◆ WHAT THE TASK REQUIRES ◆
From the line with "các máy ảnh" through the final line, please write out the listing exactly, including both of those lines.
"""
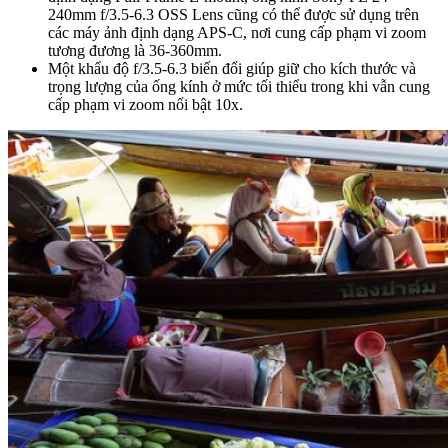
240mm f/3.5-6.3 OSS Lens cũng có thể được sử dụng trên
các máy ảnh định dạng APS-C, nơi cung cấp phạm vi zoom
tương đương là 36-360mm.
Một khẩu độ f/3.5-6.3 biến đổi giúp giữ cho kích thước và
trọng lượng của ống kính ở mức tối thiểu trong khi vẫn cung
cấp phạm vi zoom nổi bật 10x.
"""
◆ ANSWER TO THIS PROBLEM ◆
các máy ảnh định dạng APS-C, nơi cung cấp phạm vi zoom
tương đương là 36-360mm.
Một khẩu độ f/3.5-6.3 biến đổi giúp giữ cho kích thước và
trọng lượng của ống kính ở mức tối thiểu trong khi vẫn cung
cấp phạm vi zoom nổi bật 10x.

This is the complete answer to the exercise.